# Can i have a Betta?



## xbecky685x (Sep 25, 2011)

Hello im new to this hobby and to this site! I must admitt im quite addicted to it! 

Basicily me and my boyfriend got a fish tank a few weeks ago its about 20 gallons.. We have done all the bits with the water and everythings fine! so really what i want to know is if i can have a pretty male Betta in the same tank with my 1 golden Gouramie (Did have two but he was a big fat bully so he now lives in my dads tank where hes much better) and Red Tail Shark? Atleast until i can afford his own little tank?
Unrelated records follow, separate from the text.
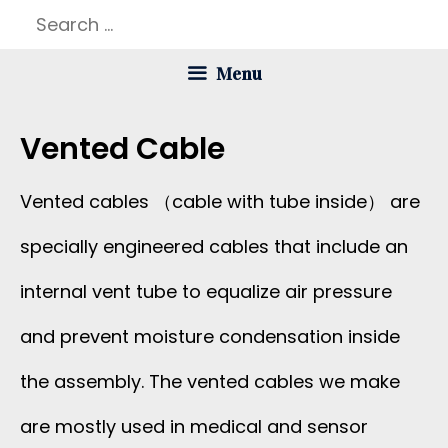
Skip
Search
to
for:
Menu
content
Vented Cable
Vented cables （cable with tube inside） are
specially engineered cables that include an
internal vent tube to equalize air pressure
and prevent moisture condensation inside
the assembly. The vented cables we make
are mostly used in medical and sensor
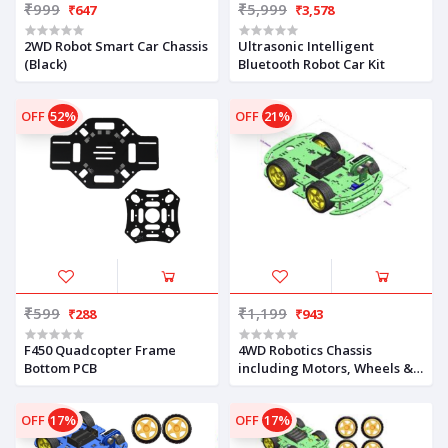
₹999
₹5,999
₹647
₹3,578
2WD Robot Smart Car Chassis
Ultrasonic Intelligent
(Black)
Bluetooth Robot Car Kit
OFF
52%
OFF
21%
₹599
₹1,199
₹288
₹943
F450 Quadcopter Frame
4WD Robotics Chassis
Bottom PCB
including Motors, Wheels &
18650 Battery Holder V2.0
(GREEN)
OFF
17%
OFF
17%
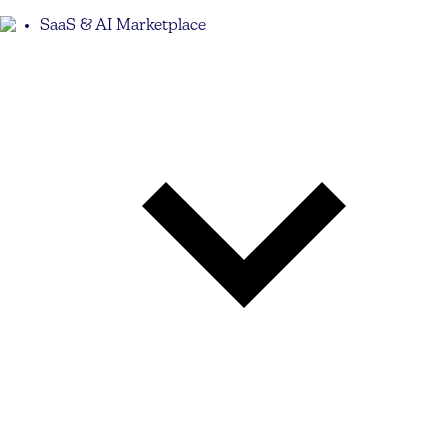
SaaS & AI Marketplace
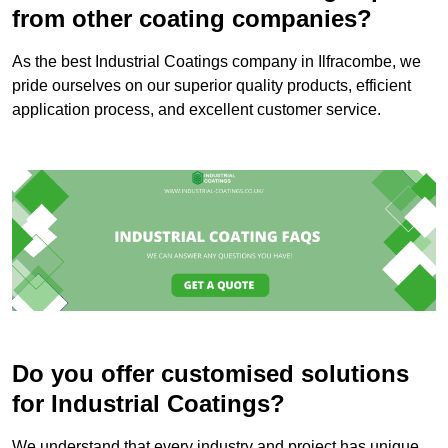
from other coating companies?
As the best Industrial Coatings company in Ilfracombe, we
pride ourselves on our superior quality products, efficient
application process, and excellent customer service.
Do you offer customised solutions
for Industrial Coatings?
We understand that every industry and project has unique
Im so deseprate to have one but i want him to be happy and heathly obviously so i dont wanna just go out and get one without asking advice! 
Thank you! 

xx


----------



## SassyBetta (Aug 1, 2011)

iv heard of them living with gourami, not the shark, but i could be wrong lol. with adding any new fish to the tank you wana make sure that their water temp needs are within the same area. seeing as how bettas do their bests when the temps in the high 70's so iv heard. and also bettas are very terriotrial so if you do get the betta add him in last so that the other fish have a chance to get some of their own space clamed and then add the betta. do it the other way and hill think the entire fishtank is his and could be nasty to any fish added in afterwards. ummm i know some gourami get to be kinda big, so if he gets bogger than your betta it could become a problem because the male gouramis can become just as territorial as the betta and hill be bigger than your lil betta guy ( sometimes) iv heard that the femail gourami are a lil more mild tempered than the males. as always these are just one persons oppinions, and i could be 100% wrong so its always best to do some reasearch of your own ontop of asking for some help from our awsome website (  ) i think its a lil fun to research some info on the 3 fish you want to have in the same tank. best of luck and im sure a more qualified site member will post a more helpfull and probably shorter answer in a lil bit lol


----------



## youlovegnats (Feb 23, 2011)

Hello becky, 

Not at all. Gouramis and Sharks are very territorial and aggressive fish. I'm surprised you even have those two together. Are they not trying to shred each other?
Plus Sharks need more than 20 gal.- they get to be over 14". 
I suggest that you wait until you get a tank for your betta.


----------



## SassyBetta (Aug 1, 2011)

^^^^and you see becky ,lol a much shorter and more helpfull post lol ^^^^


and poo on me for being 100% wrong lol


----------



## 1fish2fish (Sep 10, 2009)

I agree with Nats.

Betta and Gourami are in the same sub-order (*Anabantoidei*) and generally are not good together. They're both surface breathers and very territorial so they're not a good mixture.


----------



## Pitluvs (Jun 22, 2011)

I have to second that, sharks especially redtails are large fish that need big tanks. They can be agressive as well. Only experience I have with Gouramis is my Dwarf guy, he's quite happy being the only fish his type in the tank. I have him with docile celestial pearls and Glowlight Tetras. It might be wise to get your betta his own tank, it much easier as well. Id love to see your Gourami sometime!!


----------



## xbecky685x (Sep 25, 2011)

Thank guys! I decided to wait until i can get him his own tank  I just remembered my dad has a little one he used to keep babies in so hopefully i can use that!  
Yeah i have found out recently that i shouldnt really have a shark in the size tank i have but im afraid i did no research about fish until after i got them and the person who served me at the shop didnt have a clue! Quite annoying really.. I already had to get rid of one of the golden gouramies i brought because she sold me two males  
Anyway thanks again for the help hopefully i can have a little tank up and running soon  

xx


----------



## youlovegnats (Feb 23, 2011)

Hopefully it's bigger than a gallon!  Bettas need space too! ^^ 

Yeah it seems that more and more major pet stores have employees that have no idea what they are talking about. :<


----------



## tf1265 (Jul 26, 2011)

Gouramis and red sharks are both aggressive fish with some specific care needs. Too bad the petstore sees the fish as products to sell instead of living things. They'd never sell you two puppies that might kill each other. What a shame. 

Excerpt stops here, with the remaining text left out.